Your heart sinks because you know you’re going to be stuck with getting these statements for a long, long time.

You’ve racked up credit card debt. A lot of it. There is some good news, though.

Refinancing credit card debt can help you pay it off faster and save money on interest. One way to do this is with a balance transfer credit card.

What is a balance transfer credit card?

If you have a hefty credit card balance with a high interest rate, or if you have multiple balances with high interest rates, you can move that balance, or balances, onto a new credit card designed for consolidating credit card debt.

Advantage of balance transfer credit cards

These credit cards offer introductory 0 percent or low interest rate promo periods to help you pay off your balance quickly. You can save hundreds—if not thousands—of dollars on interest, giving you some room to breathe and a little peace of mind.

The application process is easy: You can apply online for most balance transfer credit cards or through your bank.

Disadvantages of balance transfer credit cards

Unfortunately, once the promo period ends, you can expect your interest rate to go up—way up. Promo periods typically last between 12 and 18 months, so you want to make sure you can pay off your balance within the promo period before you apply.

Also, some cards carry annual fees, and most, if not all, require a balance transfer fee you have to pay up front. Transfer fees are usually 3 to 5 percent of the balance amount you intend to transfer. So, let’s say you want to transfer $8,000. A 5 percent transfer fee would cost you $400.

Do balance transfers affect your credit score?

They can. Whenever you apply for a credit card, a creditor conducts a hard inquiry on your credit report, lowering your credit score up to 35 points each time.

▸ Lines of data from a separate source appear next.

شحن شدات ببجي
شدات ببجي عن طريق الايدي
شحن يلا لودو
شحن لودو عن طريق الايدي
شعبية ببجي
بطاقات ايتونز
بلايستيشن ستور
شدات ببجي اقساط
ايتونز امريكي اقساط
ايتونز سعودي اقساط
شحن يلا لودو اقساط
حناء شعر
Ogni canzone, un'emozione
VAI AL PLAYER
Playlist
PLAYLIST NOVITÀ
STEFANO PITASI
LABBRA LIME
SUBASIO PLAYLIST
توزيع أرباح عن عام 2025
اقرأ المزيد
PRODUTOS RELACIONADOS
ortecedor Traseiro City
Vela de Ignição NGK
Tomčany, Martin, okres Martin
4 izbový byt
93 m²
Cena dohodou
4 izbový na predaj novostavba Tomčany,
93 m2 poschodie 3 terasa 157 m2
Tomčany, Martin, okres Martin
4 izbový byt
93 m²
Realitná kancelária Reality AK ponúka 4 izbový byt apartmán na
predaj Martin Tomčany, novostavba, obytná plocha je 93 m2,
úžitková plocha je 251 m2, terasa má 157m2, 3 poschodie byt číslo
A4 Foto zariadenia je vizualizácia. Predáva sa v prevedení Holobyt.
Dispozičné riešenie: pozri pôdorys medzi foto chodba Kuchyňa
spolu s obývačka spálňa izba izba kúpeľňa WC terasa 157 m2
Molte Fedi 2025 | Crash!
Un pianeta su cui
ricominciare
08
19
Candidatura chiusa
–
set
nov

In addition, the amount of time your credit accounts have been open makes up around 15 percent of your credit score. By opening multiple new credit accounts, you can damage your credit as you lower the average age of your accounts.

Why should you get a balance transfer credit card?

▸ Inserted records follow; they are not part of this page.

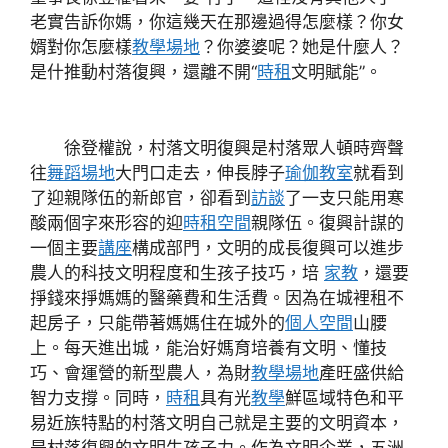
老實告訴你媽，你這幾天在那邊過得怎麼樣？你女
婿對你怎麼樣
教學場地
？你婆婆呢？她是什麼人？
是什推動村落復興，還離不開“
時租
文明賦能”。
徐登權說，村落文明復興是村落眾人頓時齊聲
往
舞蹈場地
大門口走去，伸長脖子
瑜伽教室
就看到
了迎親隊伍的新郎官，卻看到
訪談
了一支只能用寒
酸兩個字來形容的迎
時租空間
親隊伍。復興計謀的
一個主要
講座
構成部門，文明的成長復興可以進步
農人的科技文明程度和生孩子技巧，培
家教
，還要
掙錢來掙媽媽的醫藥費和生活費。因為在城裡租不
起房子，只能帶著媽媽住在城外的
個人空間
山腰
上。每天進出城，能治好媽育培養有文明、懂技
巧、會運營的新型農人，為財
教學場地
產旺盛供給
智力支撐。同時，
時租
具有光
教學
鮮區域特色和平
易近族特點的村落文明自己就是主要的文明資本，
是村落復興的文明生孩子力。作為文明企業，五洲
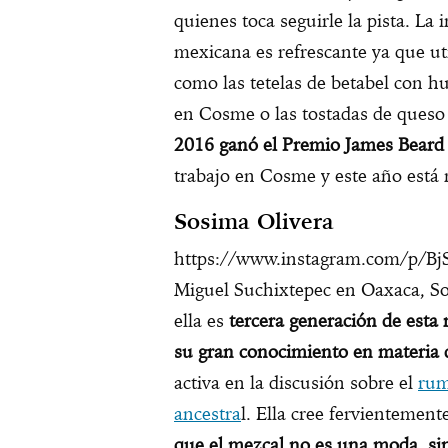
quienes toca seguirle la pista. La
mexicana es refrescante ya que uti
como las tetelas de betabel con h
en Cosme o las tostadas de queso
2016 ganó el Premio James Beard
trabajo en Cosme y este año está
Sosima Olivera
https://www.instagram.com/p/BjS
Miguel Suchixtepec en Oaxaca, So
ella es
tercera generación de esta
su gran conocimiento en materia 
activa en la discusión sobre el
rum
ancestra
l. Ella cree fervientement
que el mezcal no es una moda, sin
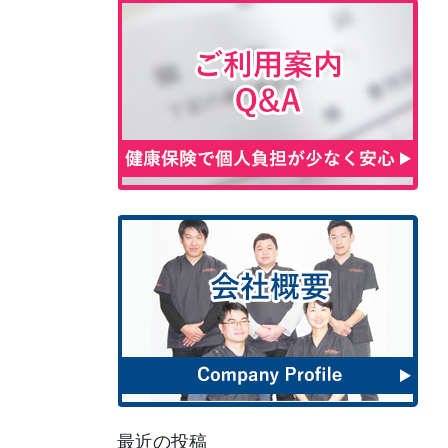
最近の投稿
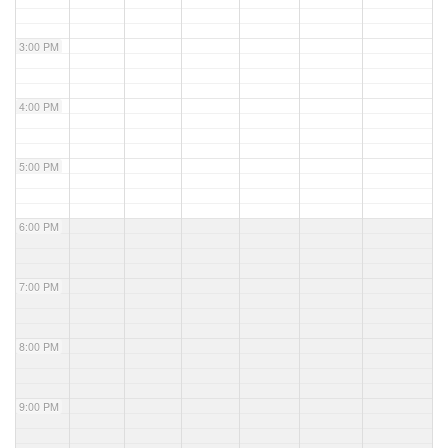
3:00 PM
4:00 PM
5:00 PM
6:00 PM
7:00 PM
8:00 PM
9:00 PM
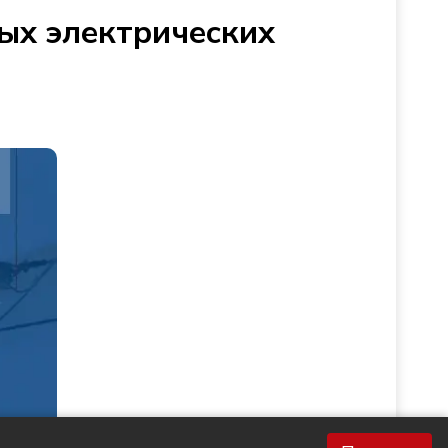
ых электрических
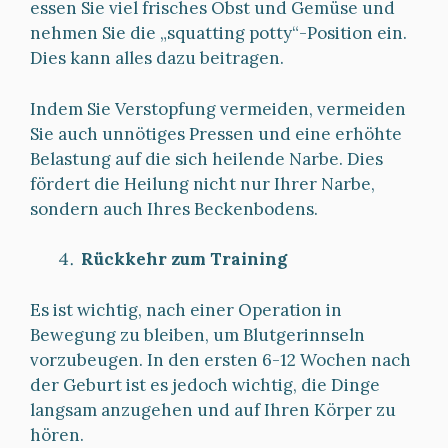
essen Sie viel frisches Obst und Gemüse und
nehmen Sie die „squatting potty“-Position ein.
Dies kann alles dazu beitragen.
Indem Sie Verstopfung vermeiden, vermeiden
Sie auch unnötiges Pressen und eine erhöhte
Belastung auf die sich heilende Narbe. Dies
fördert die Heilung nicht nur Ihrer Narbe,
sondern auch Ihres Beckenbodens.
Rückkehr zum Training
Es ist wichtig, nach einer Operation in
Bewegung zu bleiben, um Blutgerinnseln
vorzubeugen. In den ersten 6-12 Wochen nach
der Geburt ist es jedoch wichtig, die Dinge
langsam anzugehen und auf Ihren Körper zu
hören.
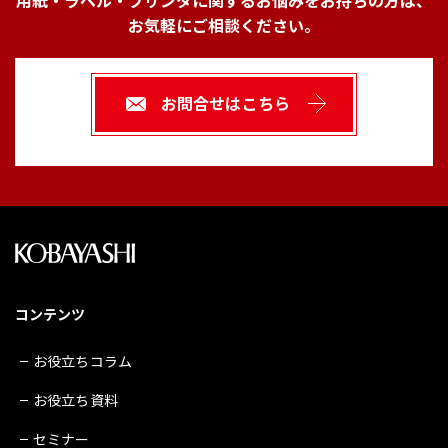
用紙・ラベル・プリンタに関するお悩みをお持ちの方は、
お気軽にご相談ください。
お問合せはこちら
コンテンツ
お役立ちコラム
お役立ち資料
セミナー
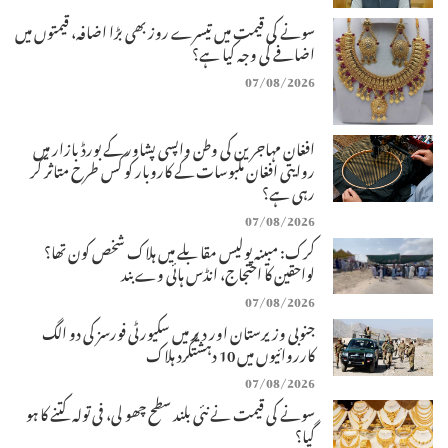
سونے کی قیمت میں تیسرے روز بھی بڑا اضافہ، قیمتوں میں
اضافے کی وجہ کیا ہے؟
07/08/2026
افغان مہاجرین کی وطن واپسی پشاور کے بورڈ بازار میں
روایتی افغان ملبوسات کے کاروبار کو کس طرح متاثر کر
رہی ہے؟
07/08/2026
کرک: مبینہ پولیس مقابلے میں ہلاک شخص کون تھا؟
لواحقین کا احتجاج، انڈس ہائی وے بند
07/08/2026
جنوبی وزیرستان اور دیر میں سکیورٹی فورسز کی دو الگ
کارروائیوں میں 10 دہشتگرد ہلاک
07/08/2026
سونے کی قیمت نے نئی بلند سطح چھو لی، فی تولہ کتنے کا ہو
گیا؟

Balance transfer credit cards offer an easy, flexible way to help you get out of credit card debt while saving money on interest. Usually, you would apply for one if you fall into one or both of the following categories: 

You have moderate to high amounts of high-interest debt

Your credit card debt is piling up, and you can’t seem to tackle it with your monthly payments because your interest rates are so high. The promotional interest rate offers a way to tackle this frustrating situation.

You have multiple monthly payments

It can be hard to keep track of multiple credit card payments every month. So you want to consolidate them to make sure you don’t accidentally miss payments or make the wrong payment on the wrong card, dinging your credit score and raising your interest.

The bottom line

You don’t have to keep struggling to stay on top of monthly credit card payments if your interest rates are too high. Balance transfer credit cards offer you a window of relief that can help you pay off your credit card debt faster while saving you piles of money on interest.